By Scott Schrader

Increasing budget constraints are forcing more and more healthcare facilities to seek innovative ways to gain access to cutting-edge medical technologies while staying cost-efficient. One increasingly popular option is to lease medical equipment.

Leasing enables practices to provide proper patient care while conserving cash and remaining flexible. As facilities grow and adapt to the ever-changing landscape of the healthcare industry, leasing grants them the flexibility to add or upgrade technology at regular intervals. To help you consider the options for your facility, we have compiled a list of benefits that explains why an increasing number of hospitals and health systems are choosing to lease, rather than buy, their medical equipment.

Financial Costs Are More Manageable

Medical equipment allows for flexible financing, with options including:

  • Fair market value lease: This is a lease structure that allows the lessee to use the equipment for a specified time period (usually 36, 48, or 60 months) by paying a fixed monthly rate. At the end of the lease term, the lessee has the option to either buy the equipment at the assessed fair market value, extend the lease month to month for short-term flexibility, renew the lease for another predetermined term, or return the equipment to the lessor. Fair market value leasing is the most popular option for medical equipment.
  • Single-payment lease: Also known as a one-pay lease, a single-payment lease requires payment for the full lease at the beginning of the term. This is best for those who have the capital budget for the full payment but still want the other benefits a lease offers, such as protection from equipment obsolescence and off-balance-sheet financing.
  • Project financing lease: This is a specialized lease option that is tailored specifically for a particular project to maximize returns, allowing you to meet budgetary requirements while avoiding a large capital outlay.
  • Step lease: A step lease begins with a fixed term of monthly payments that will eventually adjust—increase or decrease—at a predefined period. Step leases are great when building a service line and matching expenditure to revenue.
  • Lease lines: After the initial lease terms are set, lease lines function similar to a line of credit by allowing equipment to be added on an as-needed basis. Costs are evaluated on a monthly or quarterly basis, providing added flexibility.
  • Early termination lease: Plans change, technology advances, or maybe you need to go in a different direction. Early termination options give you a little more flexibility, and we will work with you on an upgrade, early buyout, or termination.
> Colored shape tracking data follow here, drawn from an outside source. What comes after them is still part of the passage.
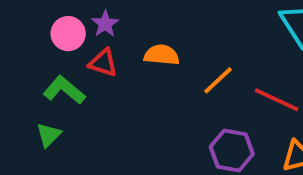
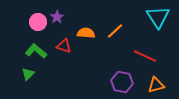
red triangle: (103, 63) -> (64, 46), moved
orange line: (218, 80) -> (115, 31), moved

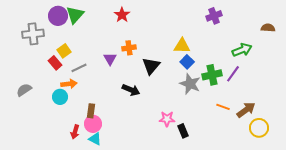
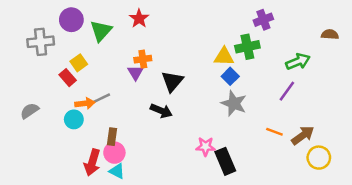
green triangle: (75, 15) -> (101, 31), moved
red star: (122, 15) -> (139, 18), moved
orange cross: (129, 48) -> (143, 59), moved
black triangle: (151, 66) -> (172, 81), moved
gray line: (79, 68) -> (101, 98), moved
green cross: (212, 75) -> (247, 47), moved
black rectangle: (183, 131) -> (225, 161), size x1.5
red arrow: (75, 132) -> (92, 162), size x1.5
By splitting up a large capital outlay into smaller installments, or by providing extra flexibility to the payment schedule, every lease model acts as a financing option that can make the cost of acquiring medical equipment more manageable.

Capital Can Be Reinvested

Lower initial costs associated with lease models mean that more capital can be reinvested into a business. Instead of an outright purchase that leaves you with negative returns in the short term, leasing medical equipment allows you to avoid a down payment, thus conserving capital that can be reinvested into your business.

Equipment Will Not Become Obsolete

The high rate of technological innovation is decreasing the lifespan of any given machine; depreciation and obsolescence are common concerns in the medical community, especially for facilities that require technologically advanced medical equipment such as MRI machines or CT scanners.

By leasing, and avoiding direct ownership, you are not affected by the equipment’s decreasing value and are hedged against the potential of obsolescence. At the end of a lease, you have many choices including upgrades, extensions, and returns. The end-of-lease option is yours to decide so that you can make the best decision for your practice. 

Greater Access to the Latest Technologies

Just as it mitigates depreciation and obsolescence, medical equipment leasing also comes with the added advantage of access to the latest technologies. This makes leasing a very attractive option for facilities that want the latest technology available to expand their clinical capabilities and attract more patients. For example, while for many purchasing would mean deferring an upgrade or replacement until more funds are available, leasing provides the flexibility to upgrade the equipment at the end of the term. That way, you always have the most up-to-date equipment and technology.

Final Thoughts

There are many reasons healthcare organizations choose to lease medical equipment instead of purchasing it outright. For some, it is because they do not have enough cash or new service lines, or they may prefer to build their referral base before making a purchase. In these situations, they can start with a lease for low monthly payments while building the business. For others, it is because they want to acquire the latest technologies without worrying about costs of ownership, such as depreciation and obsolescence, that go with it.